Scientists Discover Alcohol on Comet for the First Time
Apparently, comets are like the solar system’s rolling bar carts—at least, I’m pretty sure that’s what science has discovered.
On Friday, a study was published in the journal Science Advances saying that, for the first time, ethyl alcohol was discovered on a comet. The research also uncovered a simple sugar called glycolaldehyde that had never been seen on a comet before.
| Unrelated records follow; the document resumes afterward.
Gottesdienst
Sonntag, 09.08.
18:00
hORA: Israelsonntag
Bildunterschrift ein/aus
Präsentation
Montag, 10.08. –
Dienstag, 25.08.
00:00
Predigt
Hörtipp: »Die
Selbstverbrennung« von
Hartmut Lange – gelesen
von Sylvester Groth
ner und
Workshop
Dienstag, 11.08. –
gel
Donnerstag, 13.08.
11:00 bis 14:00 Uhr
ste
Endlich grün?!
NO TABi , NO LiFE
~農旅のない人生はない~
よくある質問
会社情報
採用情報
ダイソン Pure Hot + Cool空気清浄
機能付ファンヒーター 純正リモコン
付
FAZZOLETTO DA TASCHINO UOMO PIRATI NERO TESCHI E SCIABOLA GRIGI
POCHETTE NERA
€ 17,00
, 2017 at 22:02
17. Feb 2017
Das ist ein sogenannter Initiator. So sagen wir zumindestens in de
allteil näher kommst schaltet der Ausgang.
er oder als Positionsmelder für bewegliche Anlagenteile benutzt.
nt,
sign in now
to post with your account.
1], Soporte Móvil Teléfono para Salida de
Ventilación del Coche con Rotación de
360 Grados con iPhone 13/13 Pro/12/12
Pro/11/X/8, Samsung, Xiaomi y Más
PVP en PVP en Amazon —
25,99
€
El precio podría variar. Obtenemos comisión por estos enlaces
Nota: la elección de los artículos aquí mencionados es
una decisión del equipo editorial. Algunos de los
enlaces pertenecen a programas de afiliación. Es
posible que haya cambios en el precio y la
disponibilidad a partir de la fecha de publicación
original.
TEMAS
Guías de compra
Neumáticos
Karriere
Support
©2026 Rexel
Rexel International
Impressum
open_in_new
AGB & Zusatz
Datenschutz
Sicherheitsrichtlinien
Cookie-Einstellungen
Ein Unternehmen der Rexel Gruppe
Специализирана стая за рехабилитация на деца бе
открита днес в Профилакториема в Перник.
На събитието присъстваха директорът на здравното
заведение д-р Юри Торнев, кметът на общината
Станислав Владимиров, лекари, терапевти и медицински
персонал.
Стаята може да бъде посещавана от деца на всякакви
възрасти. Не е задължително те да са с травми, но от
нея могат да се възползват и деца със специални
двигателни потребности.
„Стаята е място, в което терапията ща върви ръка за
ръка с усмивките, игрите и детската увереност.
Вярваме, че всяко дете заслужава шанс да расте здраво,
Not discovered: Any sort of alien mixologist to masterfully combine these two ingredients and charge a ridiculous 14 space dollars for it.
But the implications of these findings go far beyond the fact that maybe the Roswell crash happened because Martians were flying under the influence. “The presence of a major complex organic molecule in comet material is an essential step toward better understanding the conditions that prevailed at the moment when life emerged on our planet,” Dominique Bockelée-Morvan, an astrophysicist at the French National Center for Scientific Research and the study’s co-author, told the AFP. Turns out, alcohol and the moment life is created go hand-in-hand—beyond just human reproduction.
The discovery was made through telescope observations of Comet Lovejoy, described in the study as “one of the most active comets in Earth's orbital neighborhood.” I’m assuming they mean “most active” in the same way Ibiza is the most active of the Balearic Islands.